How many lines below hold "Zaxon"? Answer with only the number.
━━ Data to examine
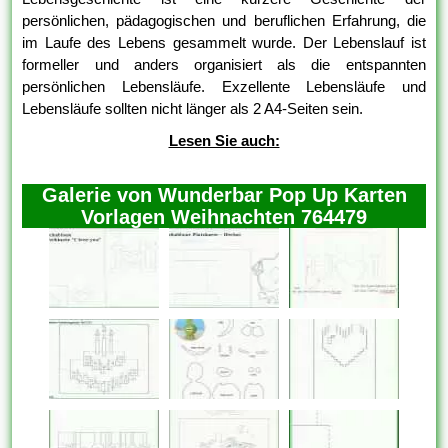
persönlichen, pädagogischen und beruflichen Erfahrung, die
im Laufe des Lebens gesammelt wurde. Der Lebenslauf ist
formeller und anders organisiert als die entspannten
persönlichen Lebensläufe. Exzellente Lebensläufe und
Lebensläufe sollten nicht länger als 2 A4-Seiten sein.
Lesen Sie auch:
Galerie von Wunderbar Pop Up Karten
Vorlagen Weihnachten 764479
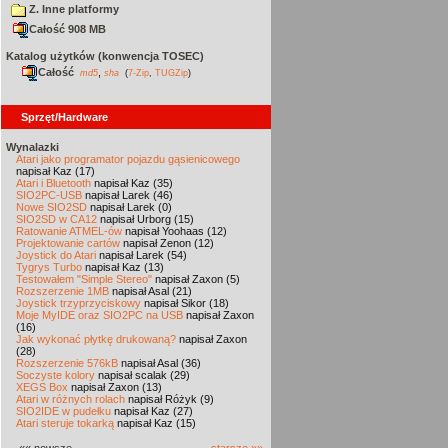
Z. Inne platformy
Całość 908 MB
Katalog użytków (konwencja TOSEC)
Całość
,
md5
sha
(
7-Zip
,
TUGZip
)
Sprzęt/Hardware
Wynalazki
Atari jako programator pojazdu gąsienicowego
napisał Kaz (17)
Atari i Bluetooth
napisał Kaz (35)
SIO2PC-USB
napisał Larek (46)
Nowe SIO2SD
napisał Larek (0)
SIO2SD w CA12
napisał Urborg (15)
Ratowanie ATMEL-ów
napisał Yoohaas (12)
Projektowanie cartów
napisał Zenon (12)
Joystick do Atari
napisał Larek (54)
Tygrys Turbo
napisał Kaz (13)
Testowałem "Simple Stereo"
napisał Zaxon (5)
Rozszerzenie 1MB
napisał Asal (21)
Joystick trzyprzyciskowy
napisał Sikor (18)
Moje MyIDE oraz SIO2PC na USB
napisał Zaxon
(16)
Jak wykonać płytkę drukowaną?
napisał Zaxon
(28)
Rozszerzenie 576kB
napisał Asal (36)
Soczyste kolory
napisał scalak (29)
XEGS Box
napisał Zaxon (13)
Atari w różnych rolach
napisał Różyk (9)
SIO2IDE w pudełku
napisał Kaz (27)
Atari steruje tokarką
napisał Kaz (15)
━━━━
* **Response below**
4